Copy every line of the data that contains the string "coordinates".

Pixel coordinate grounding data

◇ ◇ ◇ ◇ ◇

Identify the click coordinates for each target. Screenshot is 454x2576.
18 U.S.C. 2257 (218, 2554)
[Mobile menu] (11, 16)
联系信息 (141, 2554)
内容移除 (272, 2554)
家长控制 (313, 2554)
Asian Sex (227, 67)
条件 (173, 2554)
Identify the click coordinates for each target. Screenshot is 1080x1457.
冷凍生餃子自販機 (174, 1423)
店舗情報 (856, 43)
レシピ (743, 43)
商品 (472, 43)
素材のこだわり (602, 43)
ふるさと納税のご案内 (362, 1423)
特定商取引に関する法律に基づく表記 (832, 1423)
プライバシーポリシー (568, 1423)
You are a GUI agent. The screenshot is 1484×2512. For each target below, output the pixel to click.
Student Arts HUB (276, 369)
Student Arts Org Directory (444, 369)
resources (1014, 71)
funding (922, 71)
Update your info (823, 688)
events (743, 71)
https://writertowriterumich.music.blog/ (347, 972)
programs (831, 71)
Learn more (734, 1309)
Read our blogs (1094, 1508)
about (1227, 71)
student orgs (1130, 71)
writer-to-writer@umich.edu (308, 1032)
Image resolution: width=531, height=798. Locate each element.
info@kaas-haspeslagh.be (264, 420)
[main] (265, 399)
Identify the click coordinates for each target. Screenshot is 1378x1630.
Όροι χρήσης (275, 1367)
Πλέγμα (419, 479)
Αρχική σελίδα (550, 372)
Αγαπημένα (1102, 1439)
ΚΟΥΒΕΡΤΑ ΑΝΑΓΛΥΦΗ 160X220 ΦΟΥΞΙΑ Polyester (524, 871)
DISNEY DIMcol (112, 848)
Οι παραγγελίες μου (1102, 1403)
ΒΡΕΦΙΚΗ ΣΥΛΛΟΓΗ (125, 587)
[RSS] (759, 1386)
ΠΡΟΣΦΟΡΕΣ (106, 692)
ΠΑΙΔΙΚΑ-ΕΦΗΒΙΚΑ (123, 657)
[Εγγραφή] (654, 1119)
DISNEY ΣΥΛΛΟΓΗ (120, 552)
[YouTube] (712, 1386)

◇ ◇ ◇ ◇ ◇

→ **Answer area**
Identify the click coordinates for each target. Screenshot is 454x2576.
Identify the click coordinates for each target. Screenshot is 1080x1457.
Identify the click coordinates for each target. Screenshot is 1378x1630.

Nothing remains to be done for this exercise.